Sus brazos, como ramas de árbol, me rodean y me hacen sentir tan pequeña. Pasamos las horas poniendo nombre a los árboles de Blasco Ibáñez y muchachas demasiado abrigadas para la fecha nos miran con desgana. Paraguas improvisados, rotos, demacrados, bailan por las aceras y yo me veo la cara en alguno de los charcos. Después me entretengo en tirar piedras pequeñas al agua y mi cara se deforma y yo me río. Y le digo: Jorge, dime otra vez eso que tanto te gusta de mí. Sus ojos, como arroyos crecidos por las lluvias, derraman su celeste sobre los míos, que no son tan bonitos y que a veces miran algo tristes.

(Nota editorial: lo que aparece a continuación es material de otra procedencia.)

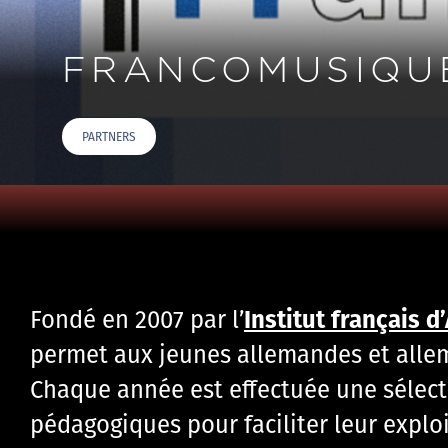
FRANCOMUSIQUE
PARTNERS
Institut français 
Fondé en 2007 par l’
permet aux jeunes allemandes et allema
Chaque année est effectuée une sélec
pédagogiques pour faciliter leur exploi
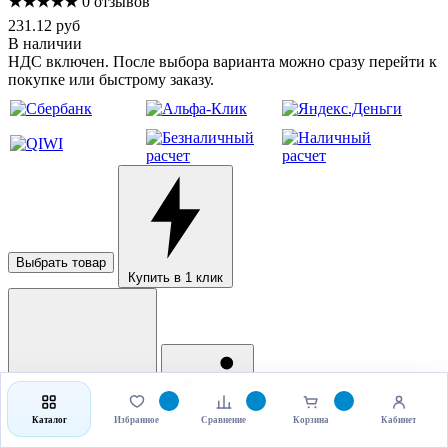
★★★★★
0 отзывов
231.12 руб
В наличии
НДС включен. После выбора варианта можно сразу перейти к
покупке или быстрому заказу.
Выбрать товар
Купить в 1 клик
Каталог
Избранное
Сравнение
Корзина
Кабинет
Рассчитать доставку
Поделиться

Me gustas cuando miras hacia arriba y piensas y parece que no encuentras los pensamientos. Y yo río, él me abraza, puedo sentir el perfume de su piel y de colonia, que se clava en mi memoria y que se queda ahí, acompañándome, para siempre. Desde que lo conozco los árboles no son árboles y los trenes no son trenes. Ha llegado noviembre y él ahora duerme con la cabeza apoyada en mis piernas, así que guardaré silencio, por si alguno de mis pensamientos lo roza y se despierta.